HALK ZORLA GÖÇ ETTİRİLDİ
Talel Sülo 2 yıl boyunca üst düzey görev yaptığı terör örgütünde tüm kararların ABD tarafından görevlendirilen sömürge valisi tarafından alındığını belirtiyor. Talel Sülo, PKK adının kullanılmaması için kurulan tabela örgüt Suriye Demokratik Güçleri’nin ABD kanalı ile (SDG) terörle mücadele eden, özgürleştirici güç olarak lanse edilmeye çalışıldığını ancak aynı ABD’nin yüzlerce belde ve mülteci kamplarını bombalamakta tereddüt etmediğini söyledi.
PKK YERİNE SDG DENİLDİ
Anadolu Ajansı’na konuşan PKK-PYD eski sözcüsü Talel Sülo, ABD Özel Kuvvetler Komutanı Raymond Thomas’ın PKK ismiyle kurulacak ilişkinin risklerine binaen terör örgütüne tabela oyunu ile SDG isminin verildiğini itiraf etti. Talel Sülo, Yeni Şafak’ın 23 Şubat 2016’da manşetten duyurduğu tabela oyunu kapsamında PKK’ya verilen tüm silahlara meşruiyet kazandırılmak istendiğini belirtti. Sülo, “Pentagon SDG antetli kağıtlara sadece imza attırmakla yetindi, tüm silahlar doğrudan PKK’ya verildi” dedi. Suriye’nin kuzeyinde yaşanan tüm işgallerden önce kurulan kukla meclislerin ilanından işgal sonrası yapılan açıklamalara kadar tüm kararların Brett Mcgurk ve Kandil arasında yapılan görüşmelerle alındığına vurgu yapan Talel Sülo, “ABD bizden sadece bir tiyatronun parçası olmamızı istiyordu” diye konuştu.
ABD MUHATABINI TANIYOR
Pentagon tarafından müttefik ilan edilen PKK’nın sahada 50 bin kişilik güce ulaştığı bilgisini veren PYD eski sözcüsü Sülo, ABD’nin doğrudan muhatabı olan Bahoz Erdal, Şahin Cilo, Nureddin Sofi, Polat Can, İsmil Direk, Mahmud Berhudan, Halil Tefdem ve Cemil Mazlum gibi isimlerin, Suriye ile hiç bir ilişkisi olmayan ve tamamı Kandil’den gönderilen kişiler olduğunu, ABD’nin muhatabını çok iyi tanıdığını vurguladı.
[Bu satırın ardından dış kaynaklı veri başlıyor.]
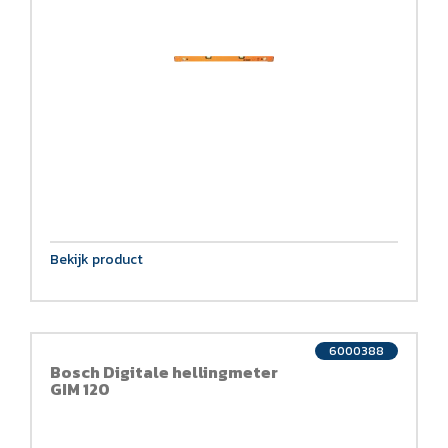
Bekijk product
6000388
Bosch Digitale hellingmeter
GIM 120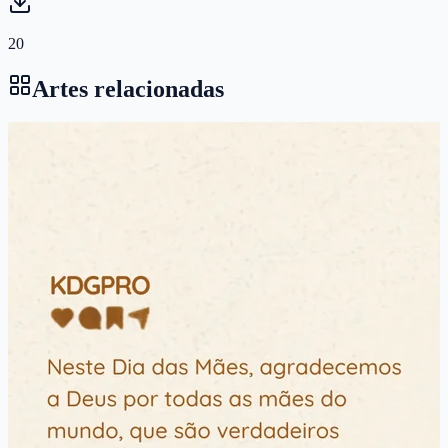
20
Artes relacionadas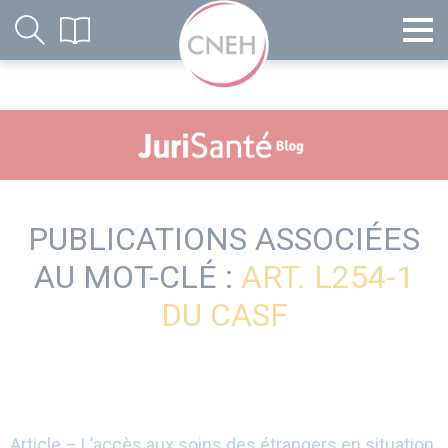
PUBLICATIONS ASSOCIÉES
AU MOT-CLÉ :
ART. L254-1
DU CASF
Article – L’accès aux soins des étrangers en situation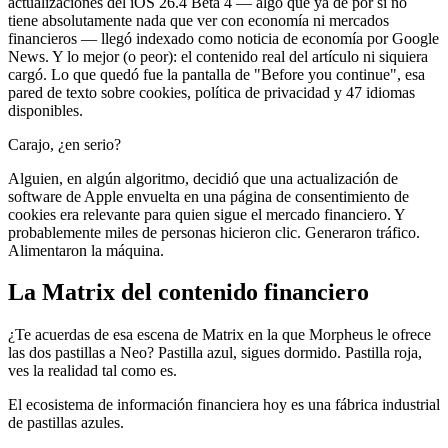
actualizaciones del iOS 26.4 Beta 4 — algo que ya de por sí no
tiene absolutamente nada que ver con economía ni mercados
financieros — llegó indexado como noticia de economía por Google
News. Y lo mejor (o peor): el contenido real del artículo ni siquiera
cargó. Lo que quedó fue la pantalla de "Before you continue", esa
pared de texto sobre cookies, política de privacidad y 47 idiomas
disponibles.
Carajo, ¿en serio?
Alguien, en algún algoritmo, decidió que una actualización de
software de Apple envuelta en una página de consentimiento de
cookies era relevante para quien sigue el mercado financiero. Y
probablemente miles de personas hicieron clic. Generaron tráfico.
Alimentaron la máquina.
La Matrix del contenido financiero
¿Te acuerdas de esa escena de Matrix en la que Morpheus le ofrece
las dos pastillas a Neo? Pastilla azul, sigues dormido. Pastilla roja,
ves la realidad tal como es.
El ecosistema de información financiera hoy es una fábrica industrial
de pastillas azules.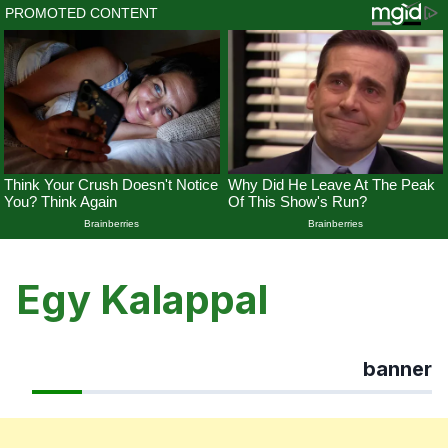
Skip
to
Egy Kalappal
content
banner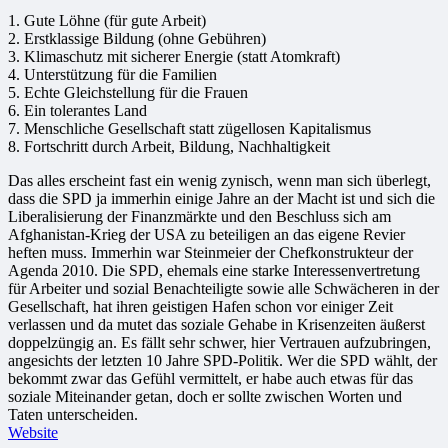
1. Gute Löhne (für gute Arbeit)
2. Erstklassige Bildung (ohne Gebühren)
3. Klimaschutz mit sicherer Energie (statt Atomkraft)
4. Unterstützung für die Familien
5. Echte Gleichstellung für die Frauen
6. Ein tolerantes Land
7. Menschliche Gesellschaft statt zügellosen Kapitalismus
8. Fortschritt durch Arbeit, Bildung, Nachhaltigkeit
Das alles erscheint fast ein wenig zynisch, wenn man sich überlegt,
dass die SPD ja immerhin einige Jahre an der Macht ist und sich die
Liberalisierung der Finanzmärkte und den Beschluss sich am
Afghanistan-Krieg der USA zu beteiligen an das eigene Revier
heften muss. Immerhin war Steinmeier der Chefkonstrukteur der
Agenda 2010. Die SPD, ehemals eine starke Interessenvertretung
für Arbeiter und sozial Benachteiligte sowie alle Schwächeren in der
Gesellschaft, hat ihren geistigen Hafen schon vor einiger Zeit
verlassen und da mutet das soziale Gehabe in Krisenzeiten äußerst
doppelzüngig an. Es fällt sehr schwer, hier Vertrauen aufzubringen,
angesichts der letzten 10 Jahre SPD-Politik. Wer die SPD wählt, der
bekommt zwar das Gefühl vermittelt, er habe auch etwas für das
soziale Miteinander getan, doch er sollte zwischen Worten und
Taten unterscheiden.
Website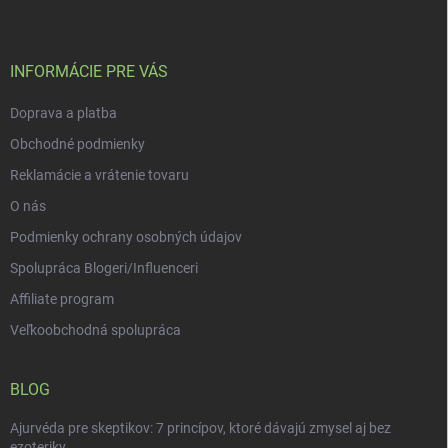
p
ä
t
i
INFORMÁCIE PRE VÁS
e
Doprava a platba
Obchodné podmienky
Reklamácie a vrátenie tovaru
O nás
Podmienky ochrany osobných údajov
Spolupráca Blogeri/Influenceri
Affiliate program
Veľkoobchodná spolupráca
BLOG
Ajurvéda pre skeptikov: 7 princípov, ktoré dávajú zmysel aj bez
ezoteriky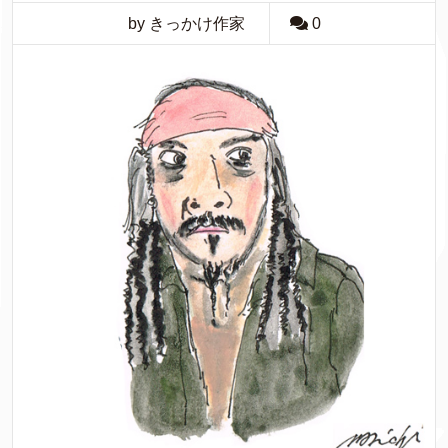
by きっかけ作家
0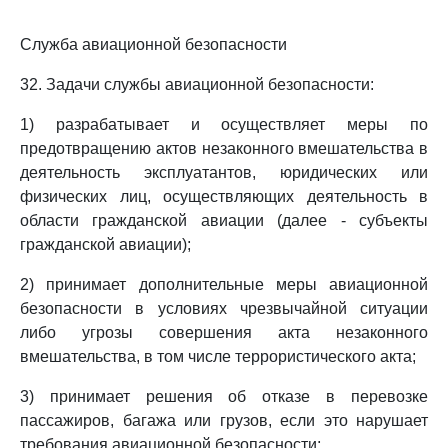
Служба авиационной безопасности
32. Задачи службы авиационной безопасности:
1) разрабатывает и осуществляет меры по
предотвращению актов незаконного вмешательства в
деятельность эксплуатантов, юридических или
физических лиц, осуществляющих деятельность в
области гражданской авиации (далее - субъекты
гражданской авиации);
2) принимает дополнительные меры авиационной
безопасности в условиях чрезвычайной ситуации
либо угрозы совершения акта незаконного
вмешательства, в том числе террористического акта;
3) принимает решения об отказе в перевозке
пассажиров, багажа или грузов, если это нарушает
требования авиационной безопасности;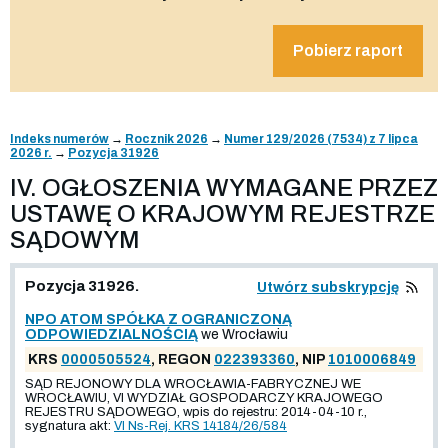
Pobierz raport
Indeks numerów
→
Rocznik 2026
→
Numer 129/2026 (7534) z 7 lipca
2026 r.
→
Pozycja 31926
IV. OGŁOSZENIA WYMAGANE PRZEZ
USTAWĘ O KRAJOWYM REJESTRZE
SĄDOWYM
Pozycja 31926.
Utwórz subskrypcję
NPO ATOM SPÓŁKA Z OGRANICZONĄ
ODPOWIEDZIALNOŚCIĄ
we Wrocławiu
KRS
0000505524
, REGON
022393360
, NIP
1010006849
SĄD REJONOWY DLA WROCŁAWIA-FABRYCZNEJ WE
WROCŁAWIU, VI WYDZIAŁ GOSPODARCZY KRAJOWEGO
REJESTRU SĄDOWEGO, wpis do rejestru: 2014-04-10 r.,
sygnatura akt:
VI Ns-Rej. KRS 14184/26/584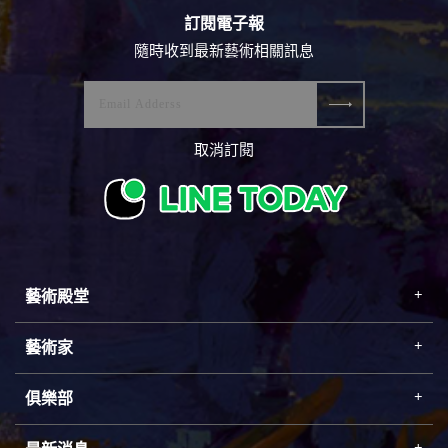
訂閱電子報
隨時收到最新藝術相關訊息
取消訂閱
藝術殿堂
藝術家
俱樂部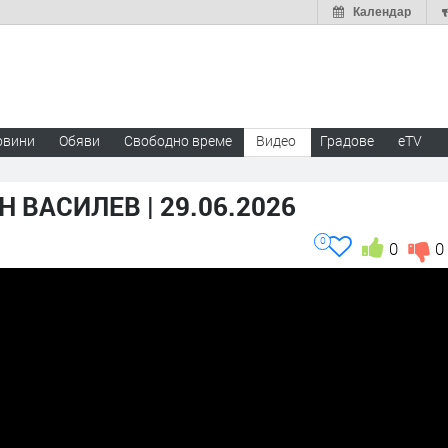
Календар
овини
Обяви
Свободно време
Видео
Градове
eTV
 ВАСИЛЕВ | 29.06.2026
0
0
0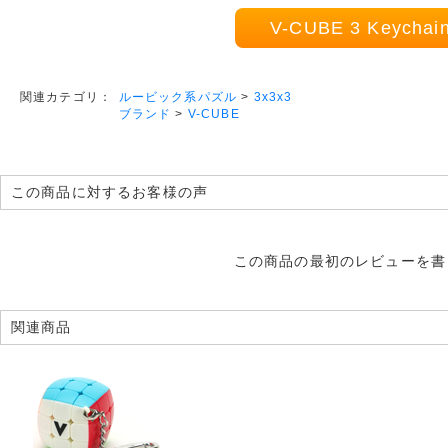
V-CUBE 3 Keych
ルービック系パズル
>
3x3x3
関連カテゴリ：
ブランド
>
V-CUBE
この商品に対するお客様の声
この商品の最初のレビューを書
関連商品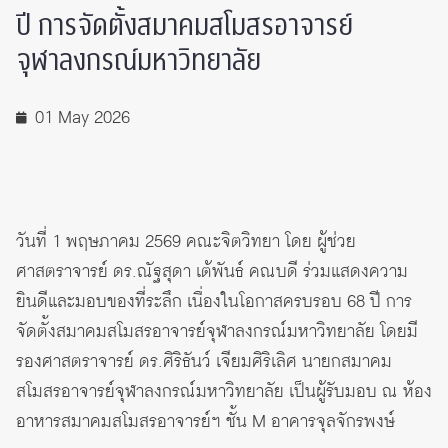
ปี การจัดตั้งสมาคมสโมสรอาจารย์
จุฬาลงกรณ์มหาวิทยาลัย
01 May 2026
วันที่ 1 พฤษภาคม 2569 คณะจิตวิทยา โดย ผู้ช่วย
ศาสตราจารย์ ดร.ณัฐสุดา เต้พันธ์ คณบดี ร่วมแสดงความ
ยินดีและมอบของที่ระลึก เนื่องในโอกาสครบรอบ 68 ปี การ
จัดตั้งสมาคมสโมสรอาจารย์จุฬาลงกรณ์มหาวิทยาลัย โดยมี
รองศาสตราจารย์ ดร.ศิริธันว์ เจียมศิริเลิศ นายกสมาคม
สโมสรอาจารย์จุฬาลงกรณ์มหาวิทยาลัย เป็นผู้รับมอบ ณ ห้อง
อาหารสมาคมสโมสรอาจารย์ฯ ชั้น M อาคารจุลจักรพงษ์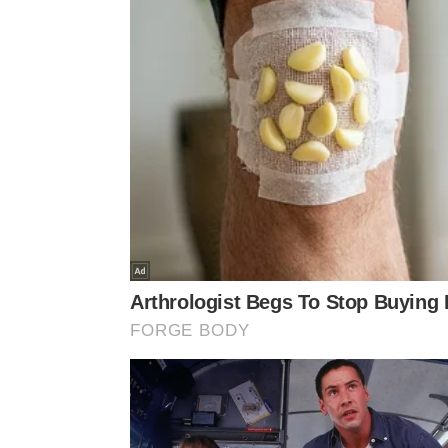
misturar.
Aplicar no vidro
: passar essa água com pano mac
Secar e lustrar
: finalizar com pano seco, micr
Quando feita dessa forma, a janela não fica engor
camada deixada pelo amaciante ajuda a repelir got
prolongando a sensação de limpeza.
DUYURU METİNLERİNİ KANDİL HAZIRLIYOR
Talel Sülo’nun Anadolu Ajansı’na yaptığı açıklamalarda en dikkat çeken noktalardan birisi de “PYD’nin örgüt hiyerarşisini en net gösteren tüm açıklama metinleri Kandil’de hazırlanır, Brett Mcgurk’ın da bilgisi dahilinde okumamız istenirdi” şeklinde yaptığı itiraf oldu. “SDG sadece formalite bir isimden ibaretti” diyen Sülo, işgalleri meşru kılmak için Arap, Süryani, Türkmen ve Ermeni birliklerin de SDG çatısı altında olduğu iddiasının basit bir yalandan ibaret olduğunu belirtti.
RAKKA EN KİRLİ PERDE
ABD-PKK ortak operasyonu öncesi 650 bin sivilin yaşadığı Rakka Suriye’de oynanan kirli oyunun en kirli perdesi oldu. Şehrin kamu binaları dahil yüzde 88’ini enkaza çeviren hava bombardımanlarında 3 binden fazla sivil katledildi. Operasyonun başlaması ile birlikte yüzlerce militanın terk ettiği Rakka’da kalan 850-900 DEAŞ’lı teröristi bahane eden ABD şehrin tamamına yakınını yerle bir etti. Yeni Şafak’ın Deir ez Zor, Musul, Telafer ve Rakka’dan birçok DEAŞ’lı teröristin ABD eliyle tahliye edildiği yönünde yaptığı haberler PYD sözcüsü tarafından da doğrulandı. Talel Sülo, ABD’nin yalnızca Rakka’dan 4 bin militanı aileleri ile birlikte tahliye ettiğini söyledi. Sülo, Birleşik Devletlerin Tabka ve Munbiç’ta da birçok DEAŞ militanını özel yöntemlerle tahliye ettiğini söyledi. Eski sözcünün itirafları arasında ilginç olan bir diğer nokta da tahliye edilen teröristlerin Hama-İdlip bölgelerine (TSK ile savaşmaları için) yönlendirildiği ve bazılarının ise özel amaçlı kullanım için farklı coğrafyalara sevk edildiği yönünde oldu.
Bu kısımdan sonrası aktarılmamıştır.